So let's say I think the wiki's wrong (which I don't), and I want to
determine what the generator is myself. Using the same logic as I did
with the kleisma, 2 generators gets you to 3*(2^n), and -4 gets you to
5*(2^m), so 5*(2^m) * g^6 = 3*(2^n). That means g^6 = (3/5)*(2^x), or
g = (3/5)^-6. Somehow I doubt it -- we've gone from having primes to
being in irrational number territory.

So what do I do? Take the GCD for Diaschisma(2,3) and Diaschisma(2,5)
and, in all my calculations, divide it by that number?

That means one generator gets to 3 (which at least tells me the
generator is a fifth), and two generators down gets to 5.

9/8 = two generators up. That works: 12-tET tempers the diaschisma,
and two fifths = C to G to D.

6/5 = 1 generator - -2 generators = 3 generators. That doesn't work:
In 12-tET, three fifths = C to G to D to A, but it should be Eb.

I'm clearly all kinds of screwed up. Why?

-----
WEDGIES WITH A 1, BUT NOT IN A (2,n) PLACE
-----

Porcupine: <<3 5 1|| -- "This tells us the generator is a minor whole
tone, the 10/9 interval, and that three of these add up to a fourth,
with two more giving the minor sixth. In fact, (10/9)^3 = 4/3 *
250/243, and (10/9)^5 = 8/5 * (250/243)^2."

This is weird: In previous calculations, the first number in the
wedgie gave me the number of steps to reach 3*(2^n). This time, I'm
being told that it's the number of steps to reach (2^n)/3. And the
second number was the steps needed to reach 5*(2^m), but this time
it's the number of steps to reach (2^m)/5. Why?

I also don't see why the generator is 10/9. The 1 in Porcupine(3,5)
makes it reasonable that the generator would be related to both 3 and
5, but why to 3 *squared* and 5?

If I didn't have the wiki's statement in front of me, here's what I
would guess this wedgie means.

By definition, Porcupine(2,3) = 3, Porcupine(2,5) = 5, and Porcupine(3,5) = 1.

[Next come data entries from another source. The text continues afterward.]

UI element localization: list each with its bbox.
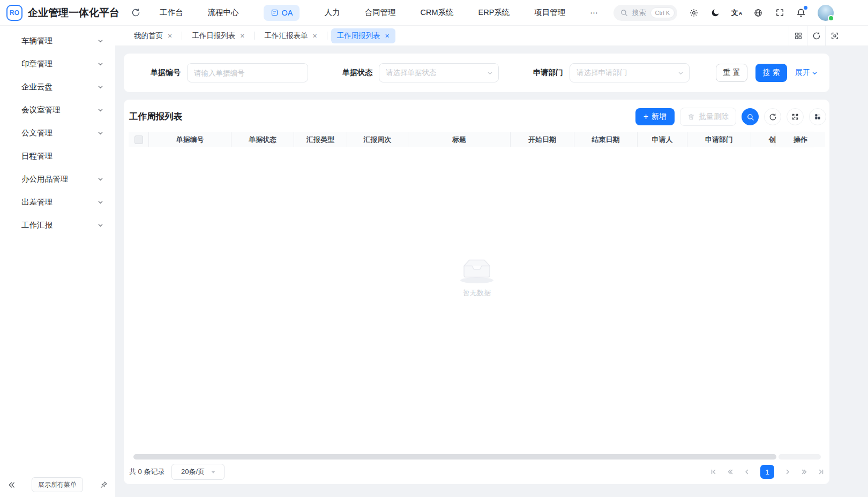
search-button[interactable]: 搜 索 — [755, 64, 787, 82]
sidebar-item-schedule[interactable]: 日程管理 — [0, 145, 115, 168]
dark-mode-moon-icon[interactable] — [708, 6, 722, 20]
chevron-down-icon — [98, 107, 103, 113]
nav-item-oa[interactable]: OA — [264, 5, 300, 21]
tab-weekly-report-list[interactable]: 工作周报列表× — [331, 28, 395, 43]
scrollbar-track[interactable] — [779, 454, 821, 460]
sidebar-item-label: 印章管理 — [21, 59, 98, 69]
tab-separator — [254, 32, 255, 40]
sidebar-menu: 车辆管理印章管理企业云盘会议室管理公文管理日程管理办公用品管理出差管理工作汇报 — [0, 26, 115, 237]
column-header-4: 标题 — [408, 132, 511, 147]
chevron-down-icon — [812, 70, 818, 76]
sidebar-item-label: 出差管理 — [21, 197, 98, 207]
sidebar-item-label: 会议室管理 — [21, 105, 98, 115]
close-icon[interactable]: × — [385, 32, 390, 40]
nav-item-erp[interactable]: ERP系统 — [478, 7, 510, 18]
locale-time-icon[interactable] — [751, 6, 765, 20]
notifications-bell-icon[interactable] — [794, 6, 808, 20]
column-header-1: 单据状态 — [231, 132, 294, 147]
nav-item-label: ERP系统 — [478, 7, 510, 18]
column-settings-button[interactable] — [809, 108, 826, 125]
nav-item-label: ⋯ — [590, 9, 598, 17]
nav-item-label: 工作台 — [160, 7, 183, 18]
scrollbar-thumb[interactable] — [133, 454, 776, 460]
table-refresh-button[interactable] — [764, 108, 781, 125]
sidebar-item-label: 公文管理 — [21, 128, 98, 138]
global-search-input[interactable]: 搜索 Ctrl K — [613, 5, 678, 21]
tab-my-home[interactable]: 我的首页× — [128, 28, 178, 43]
sidebar-item-work-report[interactable]: 工作汇报 — [0, 214, 115, 237]
nav-item-label: 流程中心 — [208, 7, 239, 18]
sidebar-item-cloud-disk[interactable]: 企业云盘 — [0, 76, 115, 99]
last-page-button[interactable] — [818, 469, 824, 475]
header-icons: 文A — [687, 5, 834, 21]
notification-dot — [804, 6, 807, 10]
nav-item-label: 合同管理 — [364, 7, 395, 18]
nav-item-hr[interactable]: 人力 — [324, 7, 340, 18]
table: 单据编号单据状态汇报类型汇报周次标题开始日期结束日期申请人申请部门创建时间 操作… — [129, 132, 825, 460]
chevron-down-icon — [98, 61, 103, 67]
collapse-sidebar-icon[interactable] — [8, 481, 16, 489]
close-icon[interactable]: × — [312, 32, 317, 40]
user-avatar[interactable] — [818, 5, 834, 21]
expand-label: 展开 — [795, 68, 810, 78]
sidebar-item-meeting-room[interactable]: 会议室管理 — [0, 99, 115, 122]
pin-icon[interactable] — [100, 481, 108, 489]
prev-page-button[interactable] — [744, 469, 750, 475]
empty-text: 暂无数据 — [463, 288, 491, 298]
nav-item-workbench[interactable]: 工作台 — [160, 7, 183, 18]
current-page-button[interactable]: 1 — [760, 465, 774, 479]
sidebar-item-vehicle[interactable]: 车辆管理 — [0, 29, 115, 52]
tab-bar: 我的首页×工作日报列表×工作汇报表单×工作周报列表× — [115, 26, 868, 46]
nav-item-more[interactable]: ⋯ — [590, 9, 598, 17]
batch-delete-label: 批量删除 — [699, 112, 729, 122]
table-fullscreen-button[interactable] — [787, 108, 804, 125]
table-body: 暂无数据 — [129, 147, 825, 454]
app-logo[interactable]: RO — [6, 5, 23, 21]
sidebar-item-office-supplies[interactable]: 办公用品管理 — [0, 168, 115, 191]
expand-filters-link[interactable]: 展开 — [795, 68, 818, 78]
chevron-down-icon — [98, 199, 103, 205]
close-icon[interactable]: × — [240, 32, 244, 40]
search-shortcut-badge: Ctrl K — [650, 7, 675, 18]
filter-group-bill-status: 单据状态请选择单据状态 — [342, 63, 499, 82]
nav-item-contract[interactable]: 合同管理 — [364, 7, 395, 18]
select-all-checkbox[interactable] — [134, 135, 143, 144]
toggle-search-button[interactable] — [742, 108, 759, 125]
apply-dept-select[interactable]: 请选择申请部门 — [570, 63, 690, 82]
oa-app-icon — [271, 9, 279, 17]
header-nav: 工作台流程中心OA人力合同管理CRM系统ERP系统项目管理⋯ — [160, 5, 598, 21]
chevron-down-icon — [98, 222, 103, 228]
nav-item-label: 人力 — [324, 7, 340, 18]
add-button[interactable]: + 新增 — [635, 108, 675, 125]
sidebar-item-business-trip[interactable]: 出差管理 — [0, 191, 115, 214]
filter-control: 请选择申请部门 — [570, 63, 690, 82]
fullscreen-icon[interactable] — [773, 6, 787, 20]
tab-work-report-form[interactable]: 工作汇报表单× — [258, 28, 323, 43]
tab-fullscreen-icon[interactable] — [825, 26, 843, 46]
column-header-0: 单据编号 — [149, 132, 231, 147]
tab-grid-layout-icon[interactable] — [789, 26, 807, 46]
bill-status-select[interactable]: 请选择单据状态 — [379, 63, 499, 82]
list-card: 工作周报列表 + 新增 批量删除 — [124, 100, 829, 484]
show-all-menu-button[interactable]: 展示所有菜单 — [32, 477, 83, 492]
close-icon[interactable]: × — [168, 32, 172, 40]
settings-gear-icon[interactable] — [687, 6, 701, 20]
next-page-button[interactable] — [784, 469, 791, 475]
translate-icon[interactable]: 文A — [730, 6, 744, 20]
reset-button[interactable]: 重 置 — [716, 64, 747, 82]
tab-refresh-icon[interactable] — [807, 26, 825, 46]
page-size-select[interactable]: 20条/页 — [171, 464, 225, 480]
sidebar-item-official-doc[interactable]: 公文管理 — [0, 122, 115, 145]
filter-fields: 单据编号单据状态请选择单据状态申请部门请选择申请部门 — [136, 63, 690, 82]
tab-daily-report-list[interactable]: 工作日报列表× — [186, 28, 250, 43]
jump-back-button[interactable] — [727, 469, 734, 475]
nav-item-project[interactable]: 项目管理 — [534, 7, 565, 18]
batch-delete-button[interactable]: 批量删除 — [680, 108, 736, 126]
jump-forward-button[interactable] — [801, 469, 807, 475]
bill-no-input[interactable] — [187, 63, 308, 82]
first-page-button[interactable] — [710, 469, 717, 475]
refresh-icon[interactable] — [131, 8, 140, 17]
nav-item-process-center[interactable]: 流程中心 — [208, 7, 239, 18]
nav-item-crm[interactable]: CRM系统 — [420, 7, 453, 18]
sidebar-item-seal[interactable]: 印章管理 — [0, 52, 115, 76]
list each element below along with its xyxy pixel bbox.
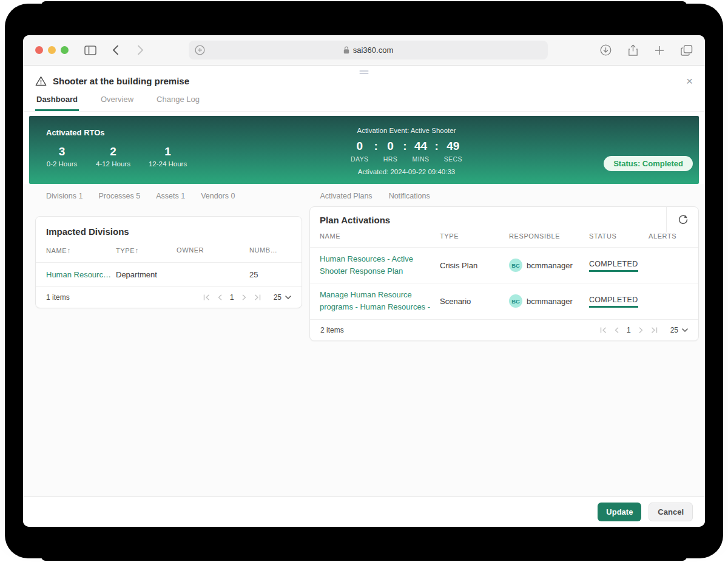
division-type: Department — [116, 270, 177, 279]
header-divider — [666, 207, 667, 232]
refresh-icon[interactable] — [678, 214, 689, 225]
zoom-window-button[interactable] — [61, 46, 69, 54]
plan-link[interactable]: Human Resources - Active Shooter Respons… — [320, 253, 440, 277]
status-completed: COMPLETED — [589, 260, 638, 272]
warning-triangle-icon — [35, 76, 47, 86]
drag-handle[interactable] — [360, 69, 369, 75]
responsible-name: bcmmanager — [527, 297, 573, 306]
activated-rtos-title: Activated RTOs — [46, 128, 187, 137]
status-badge: Status: Completed — [604, 156, 693, 171]
tab-overview-icon[interactable] — [681, 45, 693, 56]
column-header-responsible[interactable]: RESPONSIBLE — [509, 232, 589, 240]
chevron-down-icon — [682, 328, 688, 332]
column-header-type[interactable]: TYPE — [440, 232, 509, 240]
filter-tabs: Divisions 1 Processes 5 Assets 1 Vendors… — [23, 184, 705, 205]
items-count: 2 items — [320, 326, 344, 334]
url-text: sai360.com — [353, 46, 393, 55]
prev-page-icon[interactable] — [615, 327, 619, 333]
address-bar[interactable]: sai360.com — [189, 41, 548, 59]
update-button[interactable]: Update — [598, 503, 641, 521]
plan-link[interactable]: Manage Human Resource programs - Human R… — [320, 289, 440, 313]
next-page-icon[interactable] — [242, 294, 246, 300]
impacted-divisions-title: Impacted Divisions — [46, 226, 129, 237]
forward-icon[interactable] — [137, 45, 144, 55]
column-header-owner[interactable]: OWNER — [177, 246, 249, 255]
first-page-icon[interactable] — [203, 294, 210, 300]
share-icon[interactable] — [628, 44, 638, 56]
status-completed: COMPLETED — [589, 296, 638, 308]
plan-activations-title: Plan Activations — [320, 215, 390, 225]
sort-asc-icon: ↑ — [67, 246, 71, 255]
subtab-activated-plans[interactable]: Activated Plans — [320, 192, 372, 200]
table-row: Human Resources - Active Shooter Respons… — [310, 247, 698, 283]
plan-type: Scenario — [440, 297, 509, 306]
rto-counter: 2 4-12 Hours — [96, 145, 130, 168]
close-window-button[interactable] — [35, 46, 43, 54]
downloads-icon[interactable] — [600, 44, 612, 56]
subtab-processes[interactable]: Processes 5 — [98, 192, 140, 200]
browser-window: sai360.com Shooter at the building p — [23, 35, 705, 527]
current-page: 1 — [230, 293, 234, 302]
first-page-icon[interactable] — [600, 327, 607, 333]
tab-dashboard[interactable]: Dashboard — [35, 95, 79, 111]
tab-overview[interactable]: Overview — [99, 95, 135, 111]
window-controls — [35, 46, 69, 54]
new-tab-icon[interactable] — [655, 46, 664, 55]
impacted-divisions-card: Impacted Divisions NAME↑ TYPE↑ OWNER NUM… — [35, 216, 302, 308]
next-page-icon[interactable] — [639, 327, 643, 333]
rto-counter: 1 12-24 Hours — [149, 145, 187, 168]
prev-page-icon[interactable] — [218, 294, 222, 300]
subtab-notifications[interactable]: Notifications — [389, 192, 430, 200]
column-header-type[interactable]: TYPE↑ — [116, 246, 177, 255]
page-size-select[interactable]: 25 — [670, 326, 688, 334]
last-page-icon[interactable] — [651, 327, 658, 333]
close-icon[interactable]: × — [686, 75, 693, 87]
rto-counter: 3 0-2 Hours — [46, 145, 78, 168]
sidebar-toggle-icon[interactable] — [84, 46, 96, 55]
lock-icon — [343, 46, 349, 54]
browser-toolbar: sai360.com — [23, 35, 705, 66]
subtab-vendors[interactable]: Vendors 0 — [201, 192, 235, 200]
tab-change-log[interactable]: Change Log — [155, 95, 201, 111]
division-number: 25 — [249, 270, 291, 279]
page-size-select[interactable]: 25 — [274, 293, 291, 302]
plan-type: Crisis Plan — [440, 261, 509, 270]
subtab-divisions[interactable]: Divisions 1 — [46, 192, 83, 200]
modal-footer: Update Cancel — [23, 496, 705, 527]
column-header-name[interactable]: NAME — [320, 232, 440, 240]
last-page-icon[interactable] — [254, 294, 261, 300]
subtab-assets[interactable]: Assets 1 — [156, 192, 185, 200]
back-icon[interactable] — [112, 45, 119, 55]
tab-bar: Dashboard Overview Change Log — [23, 95, 705, 112]
table-row: Manage Human Resource programs - Human R… — [310, 283, 698, 319]
responsible-name: bcmmanager — [527, 261, 573, 270]
cancel-button[interactable]: Cancel — [649, 503, 693, 521]
items-count: 1 items — [46, 293, 70, 302]
plan-activations-card: Plan Activations NAME TYPE RESPONSIBLE S… — [309, 206, 699, 341]
chevron-down-icon — [285, 296, 291, 299]
sort-asc-icon: ↑ — [135, 246, 139, 255]
column-header-number[interactable]: NUMB… — [249, 246, 291, 255]
page-title: Shooter at the building premise — [53, 76, 189, 86]
avatar: BC — [509, 259, 522, 272]
activated-timestamp: Activated: 2024-09-22 09:40:33 — [351, 168, 462, 175]
minimize-window-button[interactable] — [48, 46, 56, 54]
column-header-status[interactable]: STATUS — [589, 232, 649, 240]
activation-event-label: Activation Event: Active Shooter — [351, 127, 462, 134]
activation-timer: Activation Event: Active Shooter 0DAYS :… — [351, 127, 462, 175]
activation-banner: Activated RTOs 3 0-2 Hours 2 4-12 Hours … — [29, 116, 699, 184]
avatar: BC — [509, 294, 522, 308]
division-link[interactable]: Human Resourc… — [46, 270, 116, 279]
table-row: Human Resourc… Department 25 — [36, 262, 302, 286]
current-page: 1 — [627, 326, 631, 334]
column-header-alerts[interactable]: ALERTS — [649, 232, 689, 240]
column-header-name[interactable]: NAME↑ — [46, 246, 116, 255]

The 1 in Porcupine(3,5) makes me think that it's the generator:
analogous to the case where schismatic(2,3) = 1 and one step gets you
to 3*(2^n), Porcupine(3,5) = 1 makes it look like 1 generator step
gets you to 5*(3^n). Now, I wonder whether the generator is supposed
to be based on a period of 2, i.e., octave-equivalent, or based on a
period of 3, i.e., tritave-equivalent. It doesn't matter, though,
since either way it has to be 5/3.

Now, 3 generator steps should get me to 3*(2^n), and 5 generator steps
should get you to 5*(2^n). 15 EDO tempers Porcupine, so using val <15
24 35| I get the generator 5/3 = 880 cents, 3 steps gets me to 240
cents and 5 steps gets me to 800 cents. Clearly, I'm wrong again.

So, what *is* right?

===================

And on top of all that, what obvious stuff am I leaving out? :)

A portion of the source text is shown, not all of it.